* _ABOUT THIS EXERCISE_
Starting at the line that holds "[/size]JKRanger08- blues/blacks - member" and stopping at the line that holds "green/blue/mild black, maybe camping", restate the records below word for word, with both of those lines included.

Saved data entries

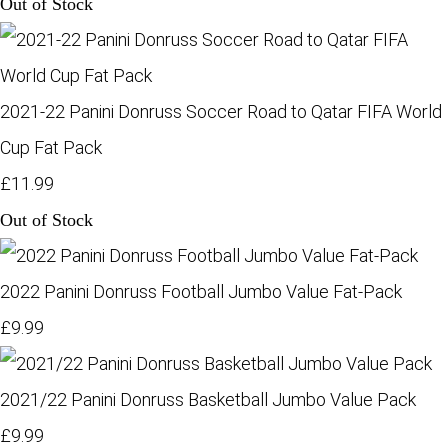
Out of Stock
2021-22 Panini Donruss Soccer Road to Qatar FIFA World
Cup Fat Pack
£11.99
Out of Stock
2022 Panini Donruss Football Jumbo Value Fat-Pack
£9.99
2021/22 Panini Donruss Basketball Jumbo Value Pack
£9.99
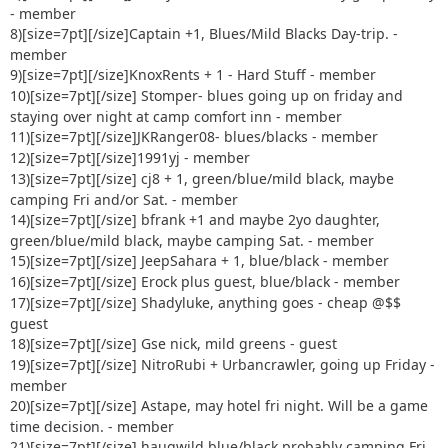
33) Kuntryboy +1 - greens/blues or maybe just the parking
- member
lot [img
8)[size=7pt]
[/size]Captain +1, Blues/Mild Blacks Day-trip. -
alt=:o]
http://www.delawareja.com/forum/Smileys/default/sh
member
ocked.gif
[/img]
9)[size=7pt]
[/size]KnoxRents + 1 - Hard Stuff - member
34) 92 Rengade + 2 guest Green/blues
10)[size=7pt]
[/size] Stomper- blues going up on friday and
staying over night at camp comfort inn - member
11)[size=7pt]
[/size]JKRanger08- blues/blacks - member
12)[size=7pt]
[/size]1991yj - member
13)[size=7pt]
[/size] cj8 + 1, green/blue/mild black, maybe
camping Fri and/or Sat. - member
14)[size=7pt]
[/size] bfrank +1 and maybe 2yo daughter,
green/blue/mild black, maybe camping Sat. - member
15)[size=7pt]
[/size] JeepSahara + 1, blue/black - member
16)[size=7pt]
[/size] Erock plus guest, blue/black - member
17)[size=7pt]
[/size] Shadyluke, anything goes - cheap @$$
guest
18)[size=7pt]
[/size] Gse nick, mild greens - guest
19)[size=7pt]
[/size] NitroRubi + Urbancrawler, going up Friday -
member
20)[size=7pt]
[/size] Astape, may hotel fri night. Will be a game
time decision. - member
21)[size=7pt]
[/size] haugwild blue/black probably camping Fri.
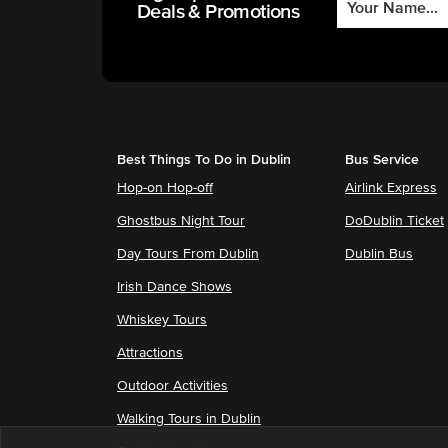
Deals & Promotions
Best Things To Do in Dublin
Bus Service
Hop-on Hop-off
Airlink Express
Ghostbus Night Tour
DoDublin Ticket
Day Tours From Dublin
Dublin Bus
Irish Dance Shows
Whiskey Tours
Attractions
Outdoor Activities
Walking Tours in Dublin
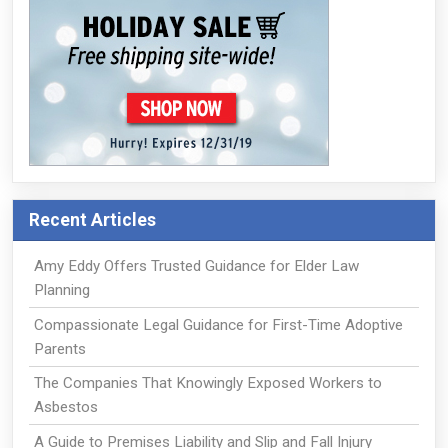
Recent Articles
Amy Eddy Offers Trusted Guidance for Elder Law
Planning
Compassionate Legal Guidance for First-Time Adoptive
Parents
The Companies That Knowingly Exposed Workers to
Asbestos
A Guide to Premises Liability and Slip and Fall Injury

* _FINISHED EXERCISE_
[/size]JKRanger08- blues/blacks - member
12)[size=7pt]
[/size]1991yj - member
13)[size=7pt]
[/size] cj8 + 1, green/blue/mild black, maybe
camping Fri and/or Sat. - member
14)[size=7pt]
[/size] bfrank +1 and maybe 2yo daughter,
green/blue/mild black, maybe camping Sat. - member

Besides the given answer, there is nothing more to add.